Auteur : Paul Jorion

Je réponds à quelques questions d’Eric Benhamou sur le thème : « Les subprimes, trois ans après ».

Trois ans après l’éclatement de la crise financière, le procès des subprime a-t-il eu lieu aux Etats-Unis ?

Le marché des « subprime » n’existe plus car la plupart des établissements spécialisés ont été balayé par la crise et que plus aucune banque ne se risquerait aujourd’hui à accorder des crédits immobiliers risqués. Mais ce type de crédits peut renaître du jour au lendemain. Sur le plan de la réglementation, rien n’a véritablement changé. Il est bien question que les courtiers doivent se faire enregistrer et la toute nouvelle agence de protection des consommateurs, mise en place par la réforme financière, tentera, avec bien des difficultés sans doute, d’imposer des contrats clairs et lisibles de deux pages au lieu de ces fameux contrats de 32 pages qui ont ruiné tant d’emprunteurs. C’est bien peu au regard du séisme financier déclenché par les crédits subprime.

Une autre crise des subprime est-elle possible à l’avenir ?

Oui pour au moins deux raisons. Tout d’abord, rien n’a été fait pour limiter les dynamiques de bulles. Dans un contexte de bulle, la mécanique est toujours la même : les emprunteurs sont solvables tant que le prix de leur actif augmente, ce qui incite les banques à accorder des prêts très rémunérateurs qui nourrissent la bulle… jusqu’à son éclatement. Il existe une seconde raison, plus sociologique. Les Américains conservent toujours cette idée que les pauvres d’aujourd’hui peuvent être les riches de demain. Cette foi en l’avenir reste profondément ancrée dans une population majoritairement d’origine immigrée. Par nature, l’immigré croit en un système qui doit améliorer sa condition. Et quand tout va mal, ce n’est pas le système qui est mis en cause mais des boucs émissaires ou un hypothétique « complot ». C’est ce qui explique le succès des « tea parties », cette contestation extrémiste à Barack Obama qui déborde largement le camp républicain.

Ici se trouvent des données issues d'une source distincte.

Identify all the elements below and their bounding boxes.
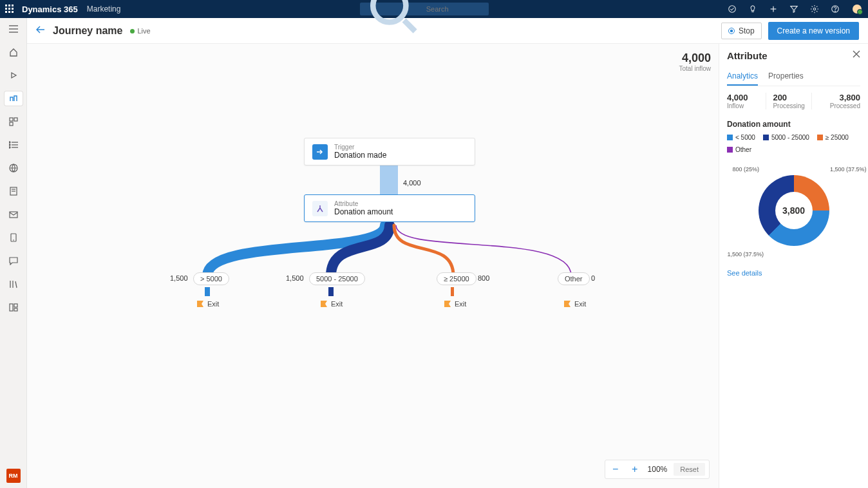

La recherche en responsabilité est donc impossible ?

Il y a quelques actions en justice, menées souvent à titre individuel par des procureurs. Les anciens dirigeants de Countrywide, l’ex numéro un du crédit immobilier aux Etats-Unis, sont toujours poursuivis par la SEC. Pourtant, les responsabilités auraient pu être facilement engagées, notamment à l’encontre de la « Mortgage Bankers Association » qui a dépensé des centaines de millions de dollars en lobbying pour convaincre les politiques de l’utilité des subprime. Pourtant, les dangers étaient connus et l’Etat de Caroline du Nord n’a pas hésité à interdire les subprime et d’éviter ainsi la crise immobilière. Ce n’est pas l’Etat qui a encouragé ces crédits, mais bien le système bancaire lui-même qui a su séduire les politiques avec un discours de lutte contre les discriminations.